For many patients who do not experience complete remission or who experience relapse after HCT, several types of clinical trials are available. These trials include dose-intensive radiation with total marrow/lymphoid radiation using conformational tomotherapy, the addition of anti-CD33 drug/immunoconjugates combined with either ablative or reduced-intensity conditioning, and post-HCT therapy with target inhibitors. In addition to traditional donor lymphocyte infusions for relapse, several centers are working on donor-derived CAR T cells targeting tumor-specific antigens, such as CD123.
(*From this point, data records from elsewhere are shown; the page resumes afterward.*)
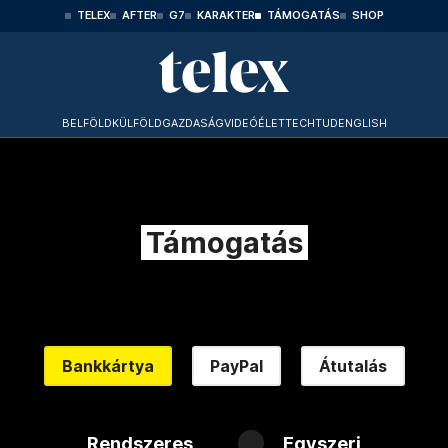
TELEX
AFTER
G7
KARAKTER
TÁMOGATÁS
SHOP
BELFÖLD
KÜLFÖLD
GAZDASÁG
VIDEÓ
ÉLET
TECHTUD
ENGLISH
Támogatás
Bankkártya
PayPal
Átutalás
Rendszeres
Egyszeri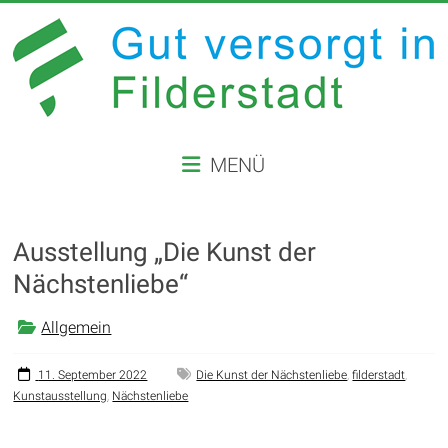
Zum
Inhalt
springen
GUT
MENÜ
VERSORGT
IN
Ausstellung „Die Kunst der
FILDERSTADT
Nächstenliebe“
Website
der
Allgemein
Stadt
Filderstadt
11. September 2022
Die Kunst der Nächstenliebe
,
filderstadt
,
Kunstausstellung
,
Nächstenliebe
With all of these advances, the potential population who could benefit from state-of-the-art allogeneic HCT is at least 50% higher than the numbers we are seeing, and we will need to be wise in our use of current infrastructure and resources to meet this need. Although we have made significant progress in making HCT accessible to more patients using wider donor choices and less toxic and better conditioning regimens, and these steps extend the upper age range to the mid-70s, we still struggle with the social factors that create barriers for the patients. These barriers include timely access for HCT evaluation through any form of public or private insurance, rapid access to family HLA typing so that a family donor search might begin before HCT referral, the burden of medication costs outside the hospital, and the emotional and physical toll on families and caregivers, who often lack long-term social support. Although AML induction therapy for non–acute promyelocytic leukemia seems to be stuck in the last century, the ancillary therapeutic arm of allogeneic HCT has evolved from a last-ditch effort to cutting edge therapy with potential applicability to an expanding pool of patients. Seize the opportunity!